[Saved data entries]
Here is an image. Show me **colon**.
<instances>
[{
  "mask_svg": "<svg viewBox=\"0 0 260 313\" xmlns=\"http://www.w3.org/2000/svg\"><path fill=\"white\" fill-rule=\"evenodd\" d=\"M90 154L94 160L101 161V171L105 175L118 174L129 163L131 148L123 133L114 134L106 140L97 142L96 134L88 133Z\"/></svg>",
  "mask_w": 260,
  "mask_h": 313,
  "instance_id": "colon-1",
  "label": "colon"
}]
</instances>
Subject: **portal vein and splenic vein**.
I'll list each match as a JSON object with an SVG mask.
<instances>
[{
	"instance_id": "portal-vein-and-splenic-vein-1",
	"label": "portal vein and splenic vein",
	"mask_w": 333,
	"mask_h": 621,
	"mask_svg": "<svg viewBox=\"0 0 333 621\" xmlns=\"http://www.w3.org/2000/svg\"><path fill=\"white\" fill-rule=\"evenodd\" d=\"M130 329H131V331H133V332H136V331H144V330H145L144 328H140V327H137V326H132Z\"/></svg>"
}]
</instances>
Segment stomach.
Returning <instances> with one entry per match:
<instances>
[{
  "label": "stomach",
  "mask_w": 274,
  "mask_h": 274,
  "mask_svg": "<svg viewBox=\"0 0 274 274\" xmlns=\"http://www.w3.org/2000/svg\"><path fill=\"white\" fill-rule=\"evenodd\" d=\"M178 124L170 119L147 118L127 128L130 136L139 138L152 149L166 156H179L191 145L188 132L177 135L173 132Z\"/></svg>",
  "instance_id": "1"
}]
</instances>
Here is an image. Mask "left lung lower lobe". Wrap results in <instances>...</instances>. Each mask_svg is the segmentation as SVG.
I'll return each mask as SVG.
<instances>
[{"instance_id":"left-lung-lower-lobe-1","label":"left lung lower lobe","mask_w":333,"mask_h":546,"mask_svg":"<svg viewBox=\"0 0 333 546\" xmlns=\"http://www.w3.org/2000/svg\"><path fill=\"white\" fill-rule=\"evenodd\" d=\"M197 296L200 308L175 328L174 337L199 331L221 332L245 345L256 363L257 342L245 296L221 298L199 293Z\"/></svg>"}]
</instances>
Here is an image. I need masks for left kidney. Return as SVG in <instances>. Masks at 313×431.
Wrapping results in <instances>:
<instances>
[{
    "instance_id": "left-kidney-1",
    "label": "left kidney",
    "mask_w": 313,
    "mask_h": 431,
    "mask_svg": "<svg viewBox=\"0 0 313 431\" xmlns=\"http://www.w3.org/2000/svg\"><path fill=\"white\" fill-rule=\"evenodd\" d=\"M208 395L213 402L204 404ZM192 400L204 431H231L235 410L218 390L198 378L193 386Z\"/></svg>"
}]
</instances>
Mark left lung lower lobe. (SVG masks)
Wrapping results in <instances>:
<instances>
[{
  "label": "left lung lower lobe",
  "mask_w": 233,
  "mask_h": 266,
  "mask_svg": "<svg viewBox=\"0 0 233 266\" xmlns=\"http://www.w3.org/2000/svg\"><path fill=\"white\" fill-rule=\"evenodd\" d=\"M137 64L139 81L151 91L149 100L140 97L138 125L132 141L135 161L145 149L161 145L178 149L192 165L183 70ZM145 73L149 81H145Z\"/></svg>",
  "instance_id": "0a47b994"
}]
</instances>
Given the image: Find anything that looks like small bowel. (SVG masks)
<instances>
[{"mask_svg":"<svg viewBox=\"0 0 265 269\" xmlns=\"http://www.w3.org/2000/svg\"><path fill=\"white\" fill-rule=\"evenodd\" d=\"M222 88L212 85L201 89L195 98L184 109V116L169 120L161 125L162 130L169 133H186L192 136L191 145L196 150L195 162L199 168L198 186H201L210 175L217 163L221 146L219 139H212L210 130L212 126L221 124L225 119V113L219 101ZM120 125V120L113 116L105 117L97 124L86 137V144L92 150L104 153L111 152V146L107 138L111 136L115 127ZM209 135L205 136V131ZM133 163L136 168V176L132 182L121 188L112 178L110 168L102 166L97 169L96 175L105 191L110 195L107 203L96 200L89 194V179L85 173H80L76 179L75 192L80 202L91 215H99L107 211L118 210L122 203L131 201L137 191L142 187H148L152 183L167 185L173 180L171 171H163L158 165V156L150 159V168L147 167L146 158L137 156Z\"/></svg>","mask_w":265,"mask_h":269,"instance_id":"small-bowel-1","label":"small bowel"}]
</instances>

— WHAT YOU ARE ASKED TO DO —
Your response should be each line that includes the word "match", copied from the records.

— SOLUTION —
I'll list each match as a JSON object with an SVG mask.
Returning <instances> with one entry per match:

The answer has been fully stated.